Her pain was so great that she occasionally considered taking her own life. “After days and days of nonstop pain, sometimes I thought about suicide. I remember this happening as an adolescent and teen,” she says. “I would get desperate to stop the pain. There were times that I actually beat my head or banged it against a wall — this did not make me feel better, by the way. I don’t have these suicidal thoughts anymore.”
There is no cure for chronic migraines. There are many different medications out there that I have tried: Maxalt, Imitrex, Sumatriptan Injections, Topamax. But my body eventually gets used to certain medications, and they no longer work. Maybe someday scientists will create a medication that completely alleviate my migraines. Maybe they will release a special tool that will predict migraines for me days in advance.
But Laws doesn’t see that happening soon, because the U.S. Food and Drug Administration (FDA) sometimes makes decisions for those who suffer from chronic pain.
“I used to take the medicine Cafergot PB which worked really well for me, but at some point the FDA decided it was ‘not necessary,’” she recalls. Not only does the FDA do this, but so do insurance companies. Insurance companies have a habit of denying coverage of necessary medications that migraine sufferers need. I’ve encountered this problem with my own insurance company; they denied certain medications simply because they felt as though I didn’t need it.
It’s no secret that migraines can affect someone’s career, relationships and social life.
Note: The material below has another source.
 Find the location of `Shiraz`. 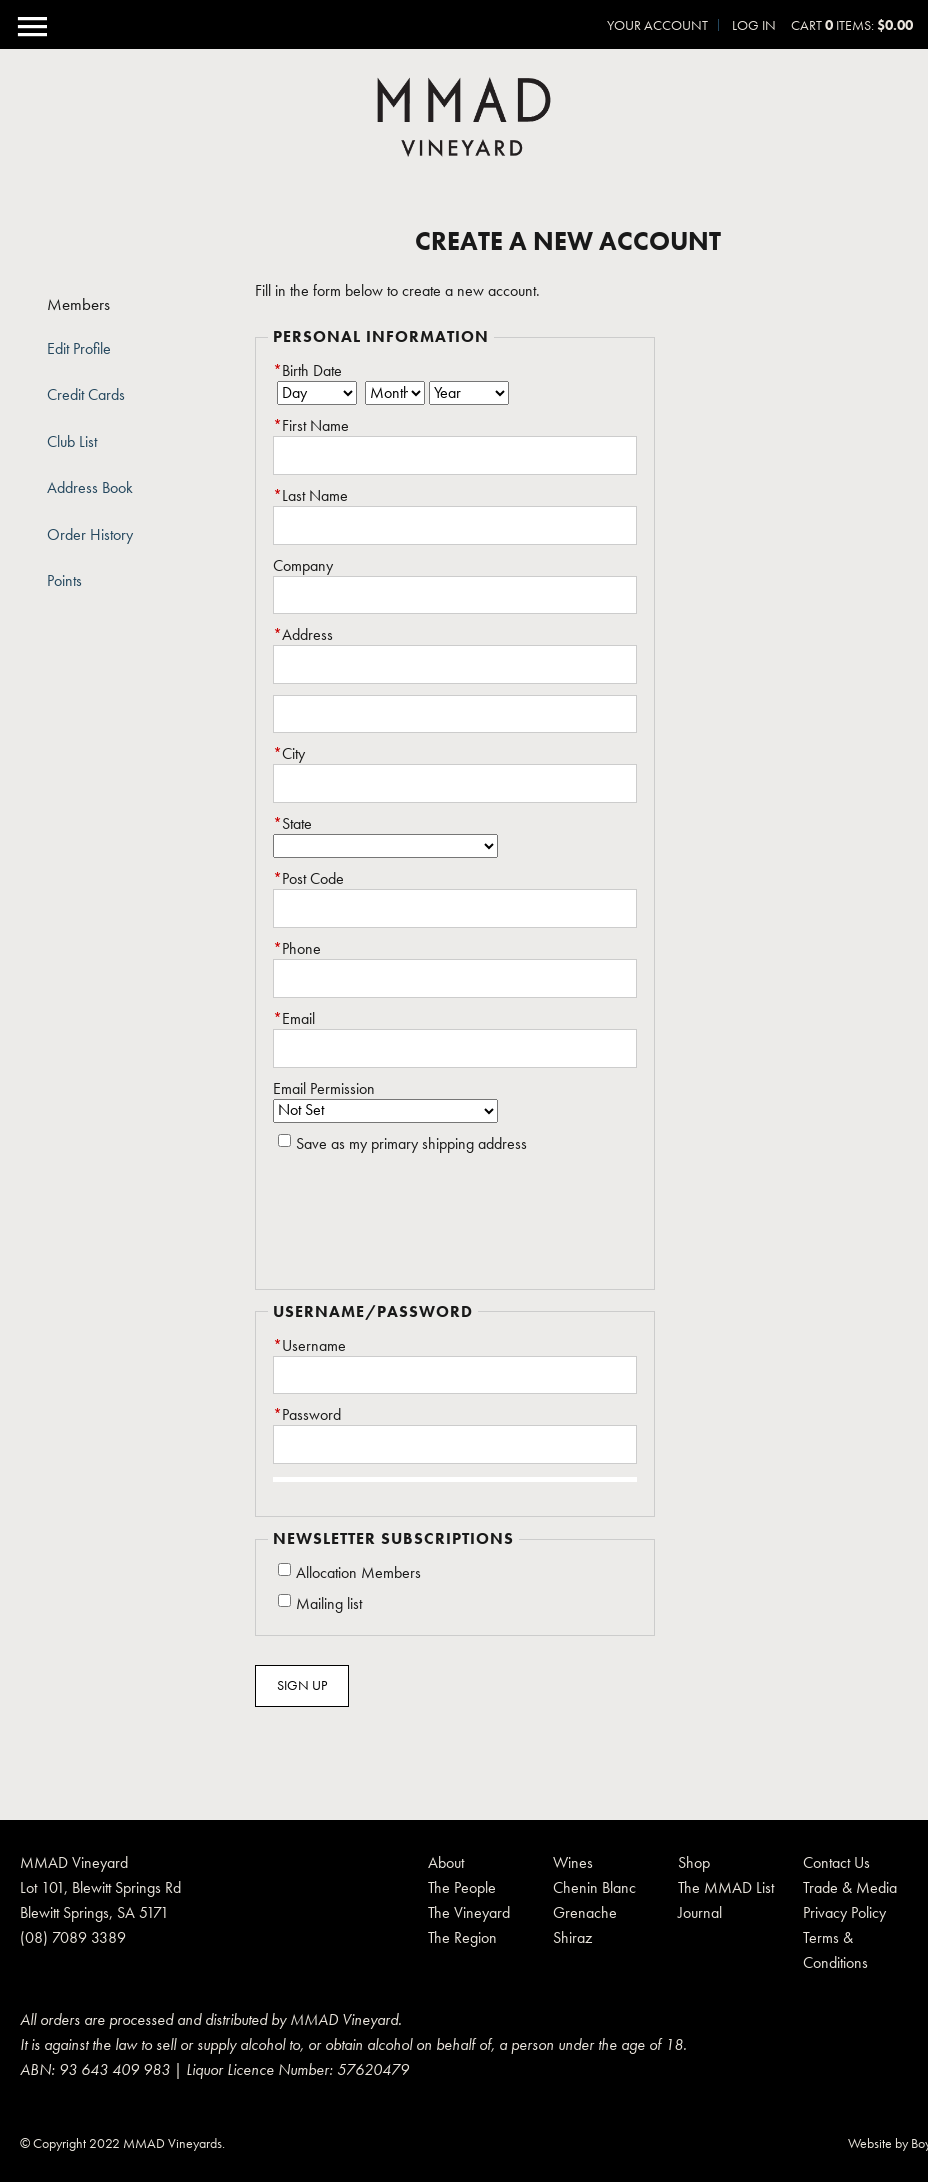 Shiraz is located at coordinates (572, 1937).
I feel like my pain is treated as an inconvenience for everyone except me, and I’m glad I’m not the only one this happens to. Laws mentions that one of the ways migraines have affected her social life is when she was pregnant with her daughter, as the medicine’s possible side effects could harm the baby.
“It was nine months of a total nightmare,” she says.
Migraine sufferers have to deal with the stigma that migraines are over exaggerated headaches, and that our chronic pain is invalid. Sometimes we don’t feel heard or accepted because of it, and that can make life very difficult. Just because you can’t see that I’m having a migraine doesn’t mean it isn’t happening.
My migraine episodes tend to last anywhere from six hours to two full days. When this happens all I can do is sleep, minimize my screen time and use any resources to make the pain minimal. It feels as though I have to put my life on pause whenever I get a migraine, and there isn’t anything I can do to change that. As I lay in bed waiting for the throbbing in my brain to end, I remember that I am not the only person suffering from this disabling pain. I hope that someday those who don’t suffer from chronic migraines understand that migraines are more than just a headache.